Disadvantages of rare earth magnets:

• They can break when subjected to a sudden impact. If the magnets are exposed to shocks, we recommend in a metal holder. The steel housing, in the form of a holder, protects the magnet from breakage and additionally reinforces its overall robustness,
• Magnets lose power when exposed to temperatures exceeding 80°C. In most cases, this leads to irreversible performance loss (influenced by the magnet’s profile). To address this, we provide [AH] models with superior thermal resistance, able to operate even at 230°C or more,
• Magnets exposed to humidity can degrade. Therefore, for outdoor applications, we recommend waterproof types made of rubber,
• The use of a protective casing or external holder is recommended, since machining threads in neodymium magnets is difficult,
• Health risk linked to microscopic shards may arise, in case of ingestion, which is significant in the context of child safety. It should also be noted that small elements from these assemblies have the potential to disrupt scanning when ingested,
• High unit cost – neodymium magnets are costlier than other types of magnets (e.g., ferrite), which may limit large-scale applications

Breakaway strength of the magnet in ideal conditions – what affects it?

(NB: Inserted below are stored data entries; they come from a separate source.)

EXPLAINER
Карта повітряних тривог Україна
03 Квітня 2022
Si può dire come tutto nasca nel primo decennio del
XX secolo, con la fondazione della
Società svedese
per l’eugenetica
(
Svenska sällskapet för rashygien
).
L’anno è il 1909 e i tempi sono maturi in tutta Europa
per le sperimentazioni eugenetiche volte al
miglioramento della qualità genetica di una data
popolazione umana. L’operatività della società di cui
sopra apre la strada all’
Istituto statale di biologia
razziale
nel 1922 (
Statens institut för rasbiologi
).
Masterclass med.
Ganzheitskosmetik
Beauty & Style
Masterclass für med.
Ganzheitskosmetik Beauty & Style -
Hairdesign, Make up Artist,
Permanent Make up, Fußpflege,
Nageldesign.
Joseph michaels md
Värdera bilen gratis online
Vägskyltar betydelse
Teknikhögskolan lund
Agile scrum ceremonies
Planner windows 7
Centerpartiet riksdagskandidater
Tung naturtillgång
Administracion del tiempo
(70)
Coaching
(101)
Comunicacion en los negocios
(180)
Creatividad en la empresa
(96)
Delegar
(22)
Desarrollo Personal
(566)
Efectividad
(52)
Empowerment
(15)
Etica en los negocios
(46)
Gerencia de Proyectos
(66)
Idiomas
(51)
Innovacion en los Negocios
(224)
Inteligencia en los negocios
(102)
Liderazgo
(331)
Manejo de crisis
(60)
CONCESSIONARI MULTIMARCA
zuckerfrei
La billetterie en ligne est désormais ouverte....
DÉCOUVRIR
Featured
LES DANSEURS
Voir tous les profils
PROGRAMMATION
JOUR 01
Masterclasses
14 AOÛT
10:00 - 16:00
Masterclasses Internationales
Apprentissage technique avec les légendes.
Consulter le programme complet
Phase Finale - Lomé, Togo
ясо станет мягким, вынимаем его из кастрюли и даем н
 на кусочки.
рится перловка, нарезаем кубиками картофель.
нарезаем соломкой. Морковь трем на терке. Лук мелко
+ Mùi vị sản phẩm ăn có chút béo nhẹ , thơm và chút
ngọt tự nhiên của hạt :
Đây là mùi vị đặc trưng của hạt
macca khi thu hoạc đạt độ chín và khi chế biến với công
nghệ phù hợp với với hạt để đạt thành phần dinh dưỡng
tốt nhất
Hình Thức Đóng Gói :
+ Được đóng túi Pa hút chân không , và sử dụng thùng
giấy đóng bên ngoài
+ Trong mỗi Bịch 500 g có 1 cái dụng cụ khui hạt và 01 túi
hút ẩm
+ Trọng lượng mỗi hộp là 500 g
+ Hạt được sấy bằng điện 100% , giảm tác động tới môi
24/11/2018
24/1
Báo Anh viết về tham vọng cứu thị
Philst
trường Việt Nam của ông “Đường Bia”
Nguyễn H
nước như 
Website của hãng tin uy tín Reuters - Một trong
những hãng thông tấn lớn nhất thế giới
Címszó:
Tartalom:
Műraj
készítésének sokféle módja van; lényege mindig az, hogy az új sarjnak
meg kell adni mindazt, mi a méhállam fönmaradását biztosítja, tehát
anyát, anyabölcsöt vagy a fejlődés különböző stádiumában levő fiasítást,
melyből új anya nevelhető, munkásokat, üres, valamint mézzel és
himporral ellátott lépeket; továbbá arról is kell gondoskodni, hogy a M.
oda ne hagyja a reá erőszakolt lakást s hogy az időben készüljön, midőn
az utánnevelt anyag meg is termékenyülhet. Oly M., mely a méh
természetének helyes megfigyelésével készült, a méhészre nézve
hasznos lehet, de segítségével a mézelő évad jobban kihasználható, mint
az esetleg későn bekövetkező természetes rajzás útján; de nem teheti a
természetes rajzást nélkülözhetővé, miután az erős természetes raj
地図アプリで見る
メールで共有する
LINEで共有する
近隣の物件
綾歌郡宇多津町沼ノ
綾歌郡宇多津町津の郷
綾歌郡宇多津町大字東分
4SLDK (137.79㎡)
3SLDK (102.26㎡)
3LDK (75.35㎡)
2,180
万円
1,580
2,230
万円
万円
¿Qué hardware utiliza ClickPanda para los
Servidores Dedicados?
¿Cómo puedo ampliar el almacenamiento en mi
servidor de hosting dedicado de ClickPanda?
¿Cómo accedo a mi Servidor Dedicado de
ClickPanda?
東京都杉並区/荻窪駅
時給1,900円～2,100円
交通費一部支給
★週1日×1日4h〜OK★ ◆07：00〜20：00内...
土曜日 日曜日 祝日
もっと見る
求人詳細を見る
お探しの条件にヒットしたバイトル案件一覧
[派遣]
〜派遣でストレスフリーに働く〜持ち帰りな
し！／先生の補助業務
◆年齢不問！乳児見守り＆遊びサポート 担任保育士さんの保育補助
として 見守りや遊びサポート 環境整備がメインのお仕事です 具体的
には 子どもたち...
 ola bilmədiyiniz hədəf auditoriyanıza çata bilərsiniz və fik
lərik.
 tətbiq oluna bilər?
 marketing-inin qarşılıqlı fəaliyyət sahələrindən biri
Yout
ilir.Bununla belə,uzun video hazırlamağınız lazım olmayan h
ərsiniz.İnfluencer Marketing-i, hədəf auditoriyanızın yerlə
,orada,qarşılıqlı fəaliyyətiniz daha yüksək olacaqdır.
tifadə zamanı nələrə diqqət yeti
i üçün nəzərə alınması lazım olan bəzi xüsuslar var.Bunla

The given pulling force of the magnet represents the maximum force, assessed in the best circumstances, that is:

• with the use of low-carbon steel plate acting as a magnetic yoke
• having a thickness of no less than 10 millimeters
• with a polished side
• in conditions of no clearance
• under perpendicular detachment force
• under standard ambient temperature

Impact of factors on magnetic holding capacity in practice

In practice, the holding capacity of a magnet is conditioned by the following aspects, in descending order of importance:

• Air gap between the magnet and the plate, because even a very small distance (e.g. 0.5 mm) can cause a drop in lifting force of up to 50%.
• Direction of applied force, because the maximum lifting capacity is achieved under perpendicular application. The force required to slide the magnet along the plate is usually several times lower.
• Thickness of the plate, as a plate that is too thin causes part of the magnetic flux not to be used and to remain wasted in the air.
• Material of the plate, because higher carbon content lowers holding force, while higher iron content increases it. The best choice is steel with high magnetic permeability and high saturation induction.
• Surface of the plate, because the more smooth and polished it is, the better the contact and consequently the greater the magnetic saturation.
• Operating temperature, since all permanent magnets have a negative temperature coefficient. This means that at high temperatures they are weaker, while at sub-zero temperatures they become slightly stronger.

* Lifting capacity testing was carried out on a smooth plate of optimal thickness, under a perpendicular pulling force, however under parallel forces the load capacity is reduced by as much as 75%. Additionally, even a slight gap {between} the magnet’s surface and the plate reduces the lifting capacity.